------ The records

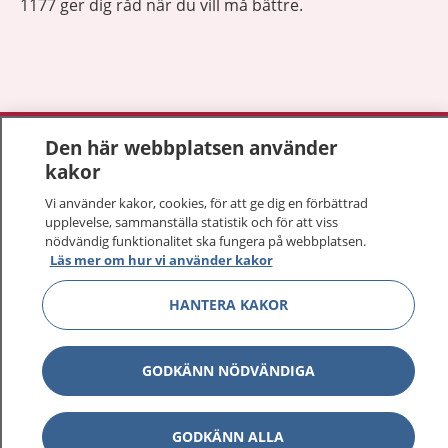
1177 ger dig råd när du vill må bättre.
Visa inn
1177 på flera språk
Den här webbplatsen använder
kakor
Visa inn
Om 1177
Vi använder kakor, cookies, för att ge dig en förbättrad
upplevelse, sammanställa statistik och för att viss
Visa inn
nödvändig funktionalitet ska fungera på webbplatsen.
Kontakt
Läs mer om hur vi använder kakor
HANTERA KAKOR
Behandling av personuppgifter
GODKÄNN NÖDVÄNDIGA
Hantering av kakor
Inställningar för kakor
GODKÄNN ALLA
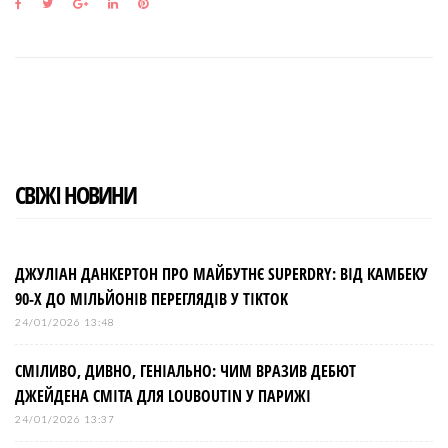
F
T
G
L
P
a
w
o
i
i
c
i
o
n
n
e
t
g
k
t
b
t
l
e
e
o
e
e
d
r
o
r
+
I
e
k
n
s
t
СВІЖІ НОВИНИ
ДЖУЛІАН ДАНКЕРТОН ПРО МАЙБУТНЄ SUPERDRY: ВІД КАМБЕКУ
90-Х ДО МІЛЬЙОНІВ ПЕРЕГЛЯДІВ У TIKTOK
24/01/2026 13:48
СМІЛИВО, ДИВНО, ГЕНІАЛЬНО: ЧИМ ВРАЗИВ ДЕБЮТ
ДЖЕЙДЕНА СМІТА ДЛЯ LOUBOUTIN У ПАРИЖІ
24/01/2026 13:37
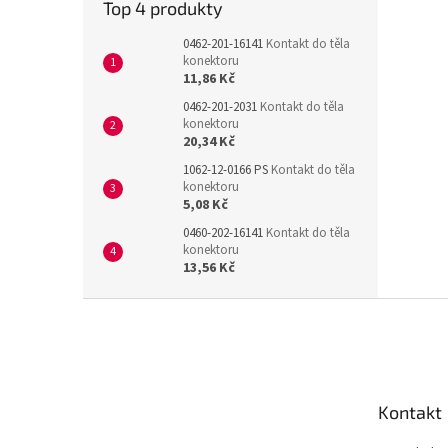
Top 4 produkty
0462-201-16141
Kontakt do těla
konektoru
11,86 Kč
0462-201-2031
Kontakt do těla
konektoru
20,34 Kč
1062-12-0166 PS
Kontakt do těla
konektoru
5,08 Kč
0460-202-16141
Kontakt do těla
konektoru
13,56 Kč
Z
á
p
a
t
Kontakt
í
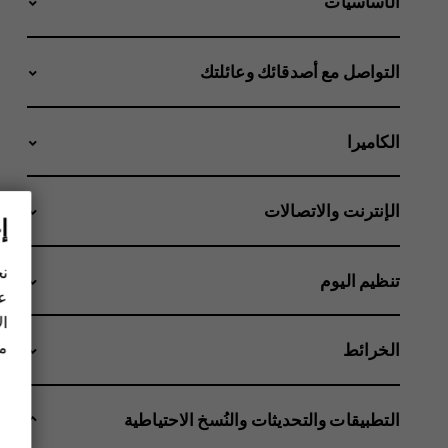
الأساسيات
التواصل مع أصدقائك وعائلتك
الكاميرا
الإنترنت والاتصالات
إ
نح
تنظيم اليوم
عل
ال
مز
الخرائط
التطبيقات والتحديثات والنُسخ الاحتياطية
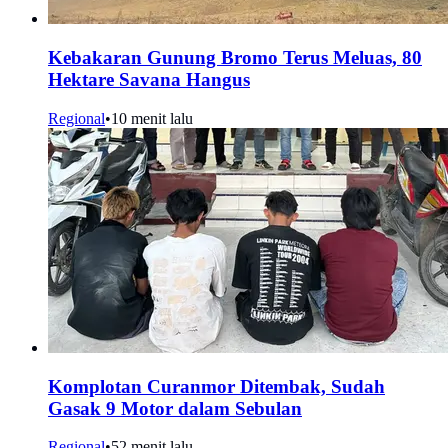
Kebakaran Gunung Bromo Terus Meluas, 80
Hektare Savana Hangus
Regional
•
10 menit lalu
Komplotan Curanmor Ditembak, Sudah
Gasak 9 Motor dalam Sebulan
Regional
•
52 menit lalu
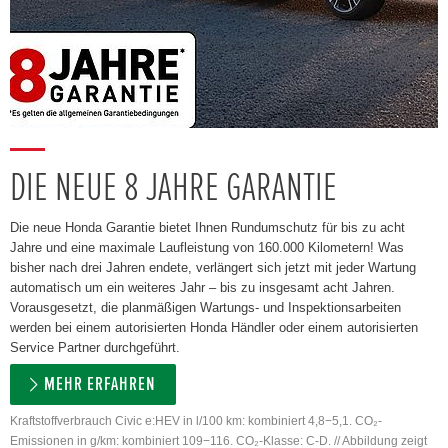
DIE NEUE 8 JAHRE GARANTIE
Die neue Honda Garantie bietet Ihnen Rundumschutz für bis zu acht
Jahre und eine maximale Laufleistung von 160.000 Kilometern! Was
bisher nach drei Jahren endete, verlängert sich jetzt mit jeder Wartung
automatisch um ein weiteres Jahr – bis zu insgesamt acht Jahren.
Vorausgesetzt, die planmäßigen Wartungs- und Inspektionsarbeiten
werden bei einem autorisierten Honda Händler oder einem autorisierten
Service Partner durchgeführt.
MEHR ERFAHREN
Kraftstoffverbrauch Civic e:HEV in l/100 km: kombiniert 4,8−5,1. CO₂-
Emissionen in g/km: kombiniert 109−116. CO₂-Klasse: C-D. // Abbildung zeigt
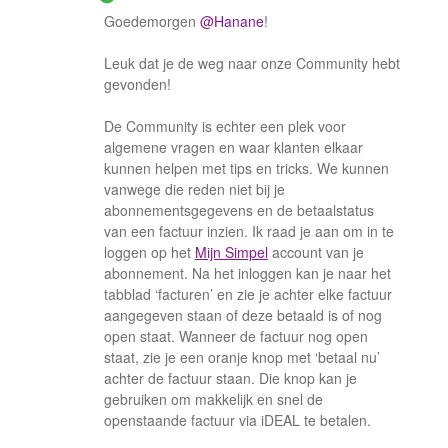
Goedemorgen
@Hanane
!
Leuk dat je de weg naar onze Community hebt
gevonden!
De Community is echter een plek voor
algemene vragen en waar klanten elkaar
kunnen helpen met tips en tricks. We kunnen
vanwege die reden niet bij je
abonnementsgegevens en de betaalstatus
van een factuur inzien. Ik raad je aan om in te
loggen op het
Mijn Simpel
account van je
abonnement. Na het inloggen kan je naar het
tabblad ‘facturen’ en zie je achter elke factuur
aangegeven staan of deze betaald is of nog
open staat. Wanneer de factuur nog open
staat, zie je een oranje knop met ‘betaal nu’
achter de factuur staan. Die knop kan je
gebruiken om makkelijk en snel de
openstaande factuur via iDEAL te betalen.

------------

**Problem to solve**. Write out again every line above exactly as given; the pictures do not belong in the copy.

**Exercise response**.
1177 ger dig råd när du vill må bättre.
Visa inn
1177 på flera språk
Den här webbplatsen använder
kakor
Visa inn
Om 1177
Vi använder kakor, cookies, för att ge dig en förbättrad
upplevelse, sammanställa statistik och för att viss
Visa inn
nödvändig funktionalitet ska fungera på webbplatsen.
Kontakt
Läs mer om hur vi använder kakor
HANTERA KAKOR
Behandling av personuppgifter
GODKÄNN NÖDVÄNDIGA
Hantering av kakor
Inställningar för kakor
GODKÄNN ALLA
F
T
G
L
P
a
w
o
i
i
c
i
o
n
n
e
t
g
k
t
b
t
l
e
e
o
e
e
d
r
o
r
+
I
e
k
n
s
t
СВІЖІ НОВИНИ
ДЖУЛІАН ДАНКЕРТОН ПРО МАЙБУТНЄ SUPERDRY: ВІД КАМБЕКУ
90-Х ДО МІЛЬЙОНІВ ПЕРЕГЛЯДІВ У TIKTOK
24/01/2026 13:48
СМІЛИВО, ДИВНО, ГЕНІАЛЬНО: ЧИМ ВРАЗИВ ДЕБЮТ
ДЖЕЙДЕНА СМІТА ДЛЯ LOUBOUTIN У ПАРИЖІ
24/01/2026 13:37
Top 4 produkty
0462-201-16141
Kontakt do těla
konektoru
11,86 Kč
0462-201-2031
Kontakt do těla
konektoru
20,34 Kč
1062-12-0166 PS
Kontakt do těla
konektoru
5,08 Kč
0460-202-16141
Kontakt do těla
konektoru
13,56 Kč
Z
á
p
a
t
Kontakt
í
الأساسيات
التواصل مع أصدقائك وعائلتك
الكاميرا
الإنترنت والاتصالات
إ
نح
تنظيم اليوم
عل
ال
مز
الخرائط
التطبيقات والتحديثات والنُسخ الاحتياطية
Kebakaran Gunung Bromo Terus Meluas, 80
Hektare Savana Hangus
Regional
•
10 menit lalu
Komplotan Curanmor Ditembak, Sudah
Gasak 9 Motor dalam Sebulan
Regional
•
52 menit lalu
DIE NEUE 8 JAHRE GARANTIE
Die neue Honda Garantie bietet Ihnen Rundumschutz für bis zu acht
Jahre und eine maximale Laufleistung von 160.000 Kilometern! Was
bisher nach drei Jahren endete, verlängert sich jetzt mit jeder Wartung
automatisch um ein weiteres Jahr – bis zu insgesamt acht Jahren.
Vorausgesetzt, die planmäßigen Wartungs- und Inspektionsarbeiten
werden bei einem autorisierten Honda Händler oder einem autorisierten
Service Partner durchgeführt.
MEHR ERFAHREN
Kraftstoffverbrauch Civic e:HEV in l/100 km: kombiniert 4,8−5,1. CO₂-
Emissionen in g/km: kombiniert 109−116. CO₂-Klasse: C-D. // Abbildung zeigt
Goedemorgen
@Hanane
!
Leuk dat je de weg naar onze Community hebt
gevonden!
De Community is echter een plek voor
algemene vragen en waar klanten elkaar
kunnen helpen met tips en tricks. We kunnen
vanwege die reden niet bij je
abonnementsgegevens en de betaalstatus
van een factuur inzien. Ik raad je aan om in te
loggen op het
Mijn Simpel
account van je
abonnement. Na het inloggen kan je naar het
tabblad ‘facturen’ en zie je achter elke factuur
aangegeven staan of deze betaald is of nog
open staat. Wanneer de factuur nog open
staat, zie je een oranje knop met ‘betaal nu’
achter de factuur staan. Die knop kan je
gebruiken om makkelijk en snel de
openstaande factuur via iDEAL te betalen.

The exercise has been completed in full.